A particularly charged fight
In November 2023, Austin, Texas, became the largest U.S. city to end parking mandates. Supporters of this move hope it will have a dual effect: giving developers the freedom to build more and taking a fresh look at land currently used for parking. One parcel being considered for development is a half-acre site in downtown Austin that is currently used as an overflow parking lot for a Lutheran church.
“It's really important to me that as a city we stop forcing developers to build parking lots they don't want to build — it's an unnecessary burden,” said Zo Qadri, an Austin city council member who wrote the proposal to remove the parking lots. to eliminate. minimums.
But despite the benefits, it can be difficult to eliminate the rules. Even in cities like Seattle, where many residents worry about the environmental impact of driving, public comments on development plans are telling. In 2022, several residents objected to a proposal to build nine residential units with five parking spaces on a vacant lot.
“The vehicles associated with this home,” wrote one resident, “are not welcome on my street. Our parking is already extremely limited.”
Another wrote: “Parking in this area is getting worse and increasing the number of on-street parking spaces or having more parking requirements on adjacent streets is unsafe.”
In other cities and in response to other proposed developments, the refrains are similar: Residents express concerns about cars constantly driving through their neighborhoods looking for a parking space or about their own inability to easily find a parking space. Concerns may be greater in neighborhoods with a high concentration of elderly people or families with young children.
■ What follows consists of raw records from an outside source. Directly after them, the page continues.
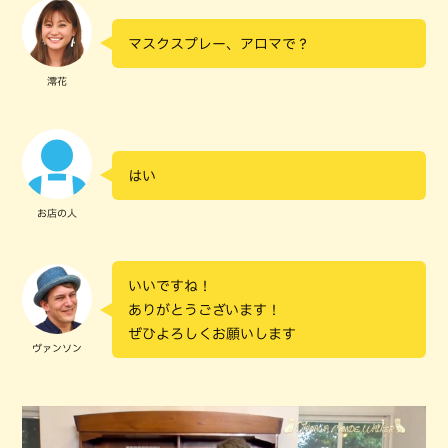
マスクスプレー、アロマで？
澪花
はい
お店の人
いいですね！
ありがとうございます！
ぜひよろしくお願いします
ヴァンソン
Some residents complain that their driveways will be blocked by illegally parked cars or that increased traffic will create unsafe conditions for pedestrians and cyclists.
The battle for parking rages mainly in historic or revitalized neighborhoods narrow streets that are older than cars are not always suitable for parking, and parking lots are less likely to be part of the existing design.
Chad West, a Dallas city council member who supports eliminating parking minimums there, said cities can use parking policies as an incentive. The city, Mr. West said, could offer to relax parking requirements in exchange for preserving historic or architecturally significant structures. (A zoning commission voted in January 2024 in favor of a proposal that would eliminate minimum parking regulations in Dallas.)
There's also the desirability factor. When people visit places for shopping, dining and sightseeing, the demand for parking spaces increases.
“We want that easily available parking, that easy-to-move-in diagonal spot, but we still want that cute, small-scale space with historic buildings,” says Mr. Spieler of the Rice School of Architecture in Houston. “We have to recognize that there are trade-offs here.”